4. Making my cows put their steps in
I’d be lying if I didn’t admit that last year’s calving season left me feeling a bit pessimistic. I had felt going in that I had covered my bases as best I could, and yet between higher-than-average losses and very few twins, when the dust had settled I was down about 5% on my calves as well as having lost several cows to prolapsed uteri. There is always going to be a level of loss that you just can’t do much about; a per cent loss to stillborn, another per cent to a combination of weird things like umbilical hernias, diphtheria, or paralysis from getting stepped on in the pasture (I had the pleasure of experiencing all three last year), and the reality is that some years are simply going to be worse than others.
But besides the fact that the cow gods had decided it just wasn’t my year, what was really odd was the number of backwards calves I was seeing. I probably saw 5% of my cows calving backwards, and who knows how many calved backwards without me there to witness. I asked a couple of vets for ideas, but they said there just wasn’t any conclusive research on causes of backwards calving. But that didn’t stop me from dwelling on it, and I got thinking that one of the only things I had changed from previous years was moving my straw pack closer to where I fed, which got me wondering whether the cows were simply not moving enough, and maybe that calf was having a hard time getting in the correct position ahead of its birth. In human women, I knew the rates of complications during labour rise significantly as activity level goes down, so I figured maybe it applied to cows as well (a word of warning: be very careful about using this type of logic in the presence of human women).

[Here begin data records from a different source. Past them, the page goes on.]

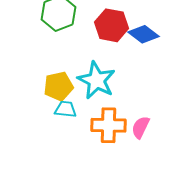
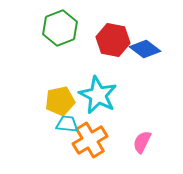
orange cross: (108, 125) -> (90, 140), moved, turned -32

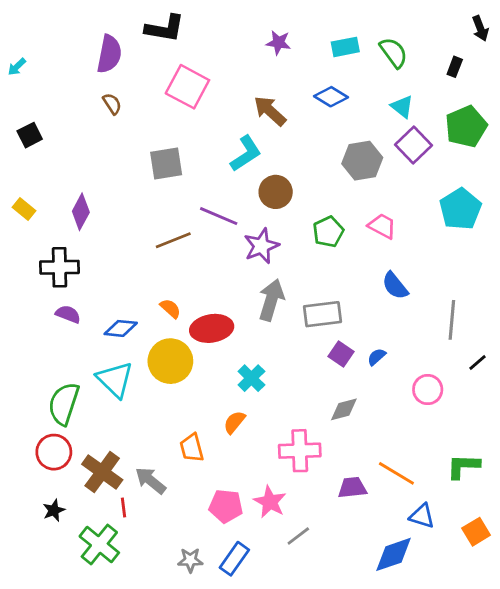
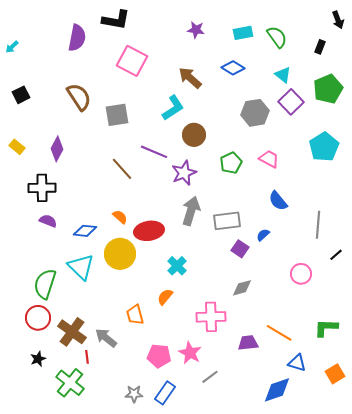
brown semicircle: (112, 104) -> (79, 97), moved, size x1.8
brown line: (173, 240) -> (122, 169), turned 70
blue semicircle: (377, 357) -> (263, 235), moved

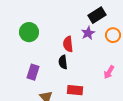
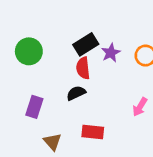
black rectangle: (97, 15) -> (86, 44), moved
black semicircle: (63, 62) -> (76, 93), turned 72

So this year I had the cows bedded down at least 1/4 mile from my nearest feeding area, and given the way this year’s calving went, that may have just been the trick. I didn’t have a single backwards calf (that I saw, anyways), prolapsed uterus, or any odd or unusual births for that matter. Keeping in mind that correlation does not necessarily mean causation, I’m going to keep letting the cows put a few extra steps in, as so far I haven’t found a downside to this strategy.
They say you have to be good to be lucky, and lucky to be good, and while we have to let mother nature take care of the lucky part, a yearly calving audit might just help you, in the words of Deaner from FUBAR, turn up the good, and turn down the suck.